On Mon, Apr 23, 2007 at 05:59:06PM -0700, Li, Tong N wrote:
> I don't know if we've discussed this or not. Since both CFS and SD claim
> to be fair, I'd like to hear more opinions on the fairness aspect of
> these designs. In areas such as OS, networking, and real-time, fairness,
> and its more general form, proportional fairness, are well-defined
> terms. In fact, perfect fairness is not feasible since it requires all
> runnable threads to be running simultaneously and scheduled with
> infinitesimally small quanta (like a fluid system).

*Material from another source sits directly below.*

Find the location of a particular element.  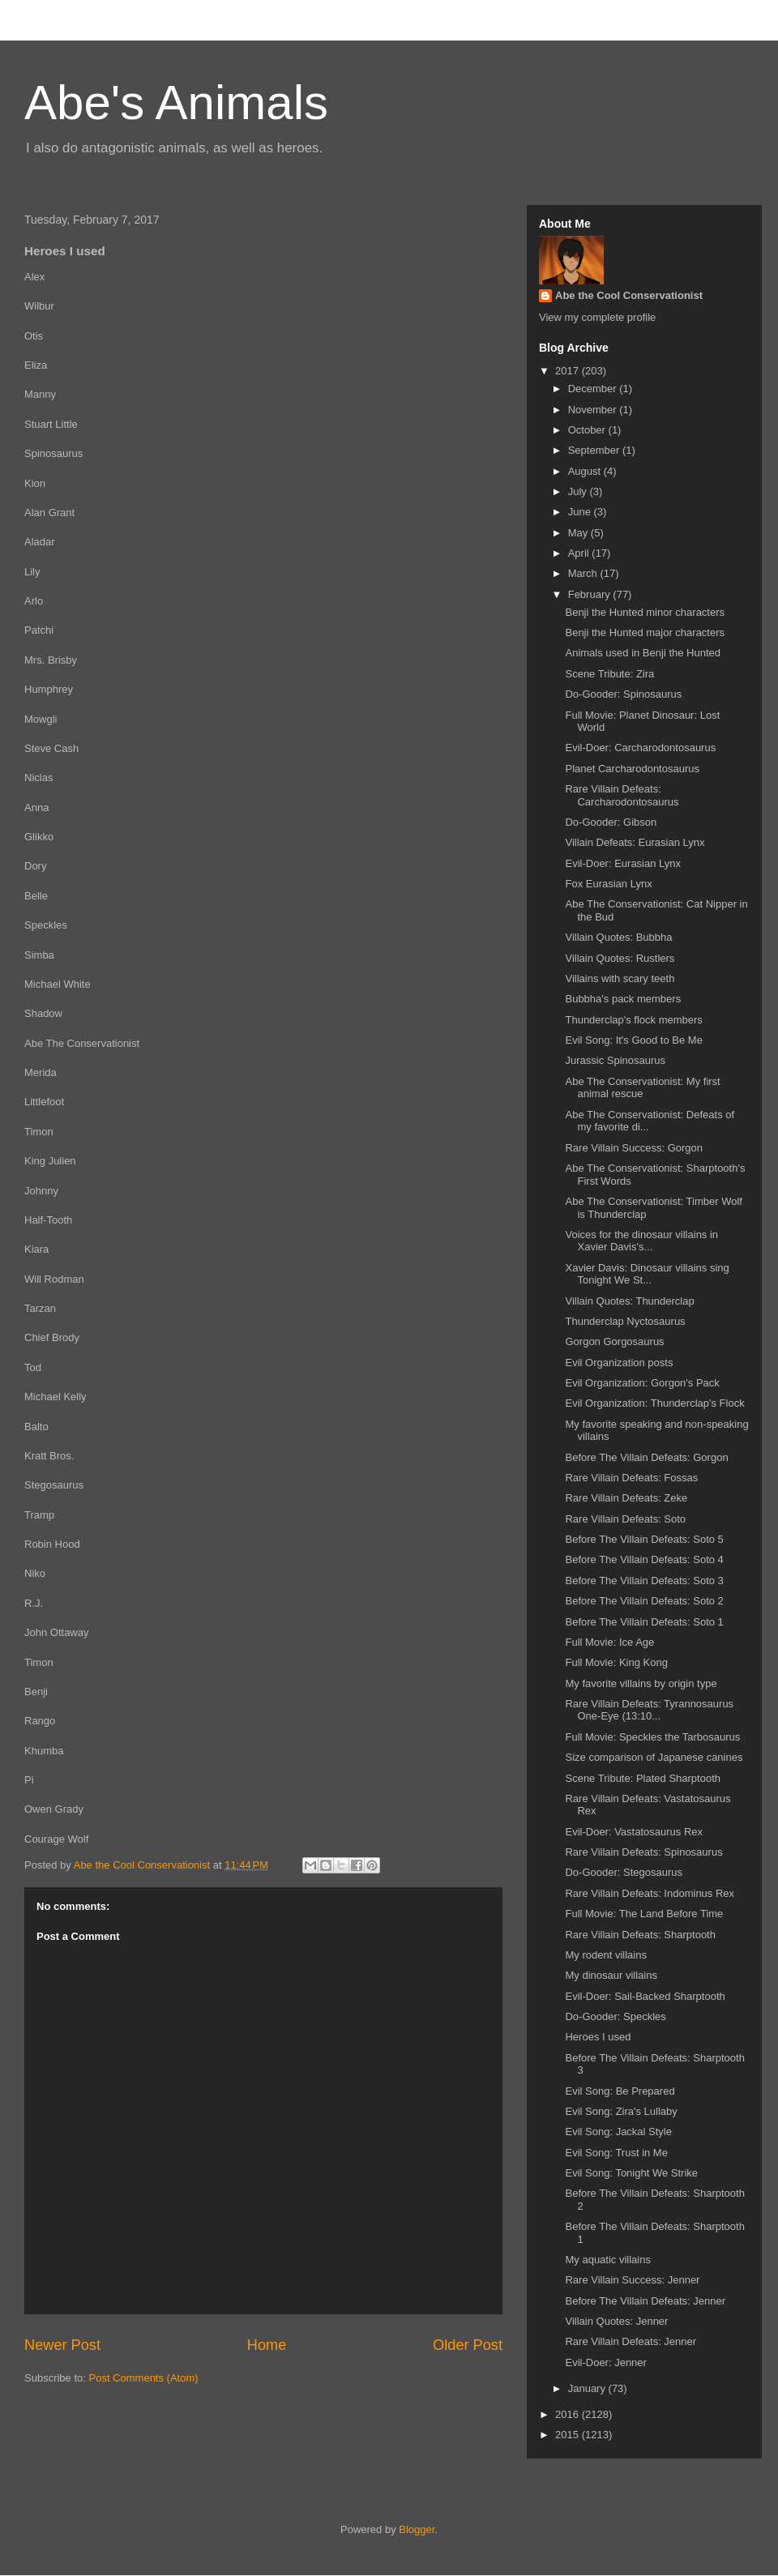 Voices for the dinosaur villains in Xavier Davis's... is located at coordinates (641, 1241).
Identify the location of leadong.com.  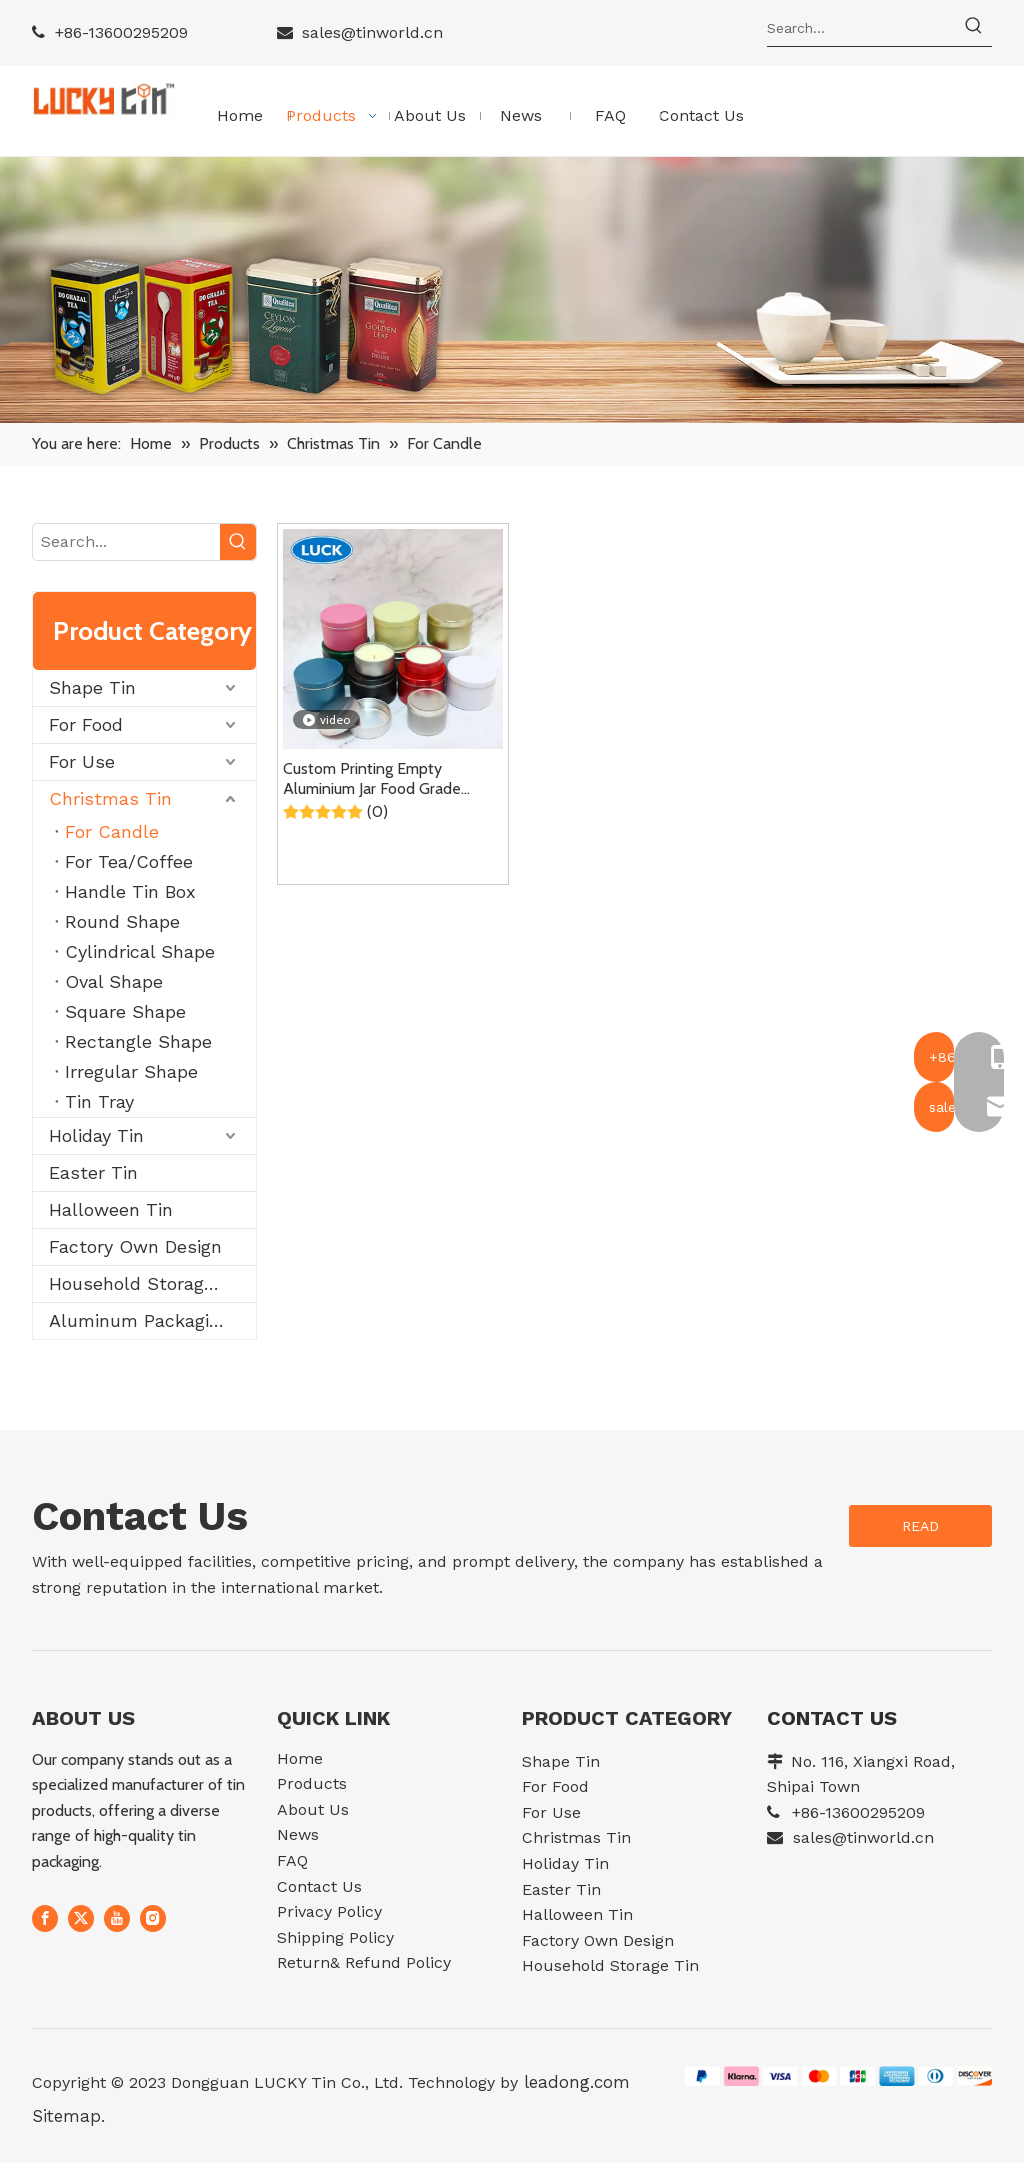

So to evaluate if a

Unfortunately, fairness is rather non-formal in this context and probably
isn't strictly desirable given how hack much of Linux userspace is. Until
there's a method of doing directed yields, like what Will has prescribed
a kind of allotment to thread doing work for another a completely strict
mechanism, it is probably problematic with regards to corner cases.

X for example is largely non-thread safe. Until they can get their xcb
framework in place and addition thread infrastructure to do hand off
properly, it's going to be difficult schedule for it. It's well known to
be problematic.

You announced your scheduler without CCing any of the relevant people here
(and risk being completely ignored in lkml traffic):

http://lkml.org/lkml/2007/4/20/286

What is your opinion of both CFS and SDL ? How can you work be useful
to either scheduler mentioned or to the Linux kernel on its own ?

> I understand that via experiments we can show a design is reasonably
> fair in the common case, but IMHO, to claim that a design is fair, there
> needs to be some kind of formal analysis on the fairness bound, and this
> bound should be proven to be constant. Even if the bound is not
> constant, at least this analysis can help us better understand and
> predict the degree of fairness that users would experience (e.g., would
> the system be less fair if the number of threads increases? What happens
> if a large number of threads dynamically join and leave the system?).

Will has been thinking about this, but you have to also consider the
practicalities of your approach versus Con's and Ingo's.

I'm all for things like proportional scheduling and the extensions
needed to do it properly. It would be highly relevant to some version
of the -rt patch if not that patch directly.